One of the best things about lockdown has been cycling. Faster than walking, less jarring than jogging, it feels like I’m flowing through our local almost-countryside. A combination of flattish roads and our cheapy old bikes makes it easily manageable yet demanding enough to feel nobly exercised. I love the deceptive simplicity of the movement and its accessibility to all ages, shapes and sizes. Like that other great milestone of childhood, learning to read, bike-riding seems impossible to master before you do, and impossible to forget once you have. Both achievements bring freedom, exercise and cheap travel for the body and mind. So bicycles fit perfectly into children’s stories. Here are a few wheelie wonders: The Noddy Books by Enid Blyton
The series kicked off in 1949 with Big Ears falling off his bike, and the little red two-wheeler trundles through all of the 24 Noddy books.
The Jolly Postman by Janet and Allen Ahlberg
How else would the chubby postie deliver his letters to fairy tale characters but in rhyme and by bicycle?

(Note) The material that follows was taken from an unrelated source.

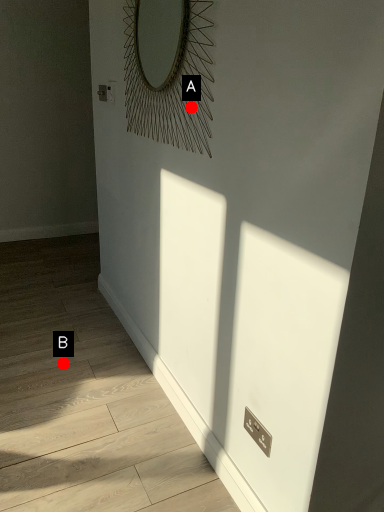 Question: Two points are circled on the image, labeled by A and B beside each circle. Which point appears closest to the camera in this image?

Choices:
 (A) A is closer
 (B) B is closer

Answer: (A)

Chimp and Zee by Laurence Anholt
The pair of chimp messers cause trouble when Mumkey cycles them to the shops for bananas.
Richard Scarry books
Lowly Worm is never far from a bicycle in these packed pictorial precursors to Where’s Wally.
The Paperboy by Dav Pilkey
In this Caldecott Honor Award winner, a paperboy cycles on his rounds alongside his dog through the silence and beauty of the early morning.
Hero on a Bicycle by Shirley Hughes
This middle grade adventure, set in Nazi-occupied Florence, follows Paulo’s family who take in escaped prisoners of war. Paulo and his sister do their bit for the Resistance on a bicycle.
Five get into Trouble by Enid Blyton
They’re often on bikes – unsurprisingly given the times; the series was written between 1942-63. In this eighth book out of 21 (how did she do it?) the four children, with Timmy the dog somehow in tow, jump on to their bikes for a thrilling cycling holiday with a kidnap thrown in for larks.
There are so many more, from Liesel and Rudy in Marcus Zusak’s The Book Thief, to Quentin Blakes’s Mrs Armitage on Wheels. But the best cycling character of all has to be Miss Almira Gulch who rides off with Dorothy’s dog Toto in her panier, then morphs traunatically into the witch on a bike in the middle of the tornado (originally called a cyclone in L Frank Baum’s Book The Wonderful Wizard of Oz). Definitely the scariest film image ever.